Page-level text extractions
╔══

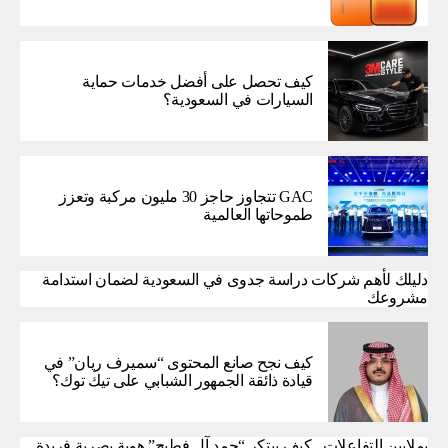
كيف تحصل على أفضل خدمات حماية
السيارات في السعودية؟
GAC تتجاوز حاجز 30 مليون مركبة وتعزز
طموحاتها العالمية
دليلك لأهم شركات دراسة جدوى في السعودية لضمان استدامة
مشروعك
كيف نجح صانع المحتوى “سميرف ريان” في
قيادة ذائقة الجمهور الشبابي على تيك توك؟
بملايين التفاعلات.. كيف يبتكر “حمد آل فطيح” هوية بصرية فريدة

╚══

Search each line of the data above for "السعودية", and copy the lines where it occurs.

Output for this exercise →
السيارات في السعودية؟
دليلك لأهم شركات دراسة جدوى في السعودية لضمان استدامة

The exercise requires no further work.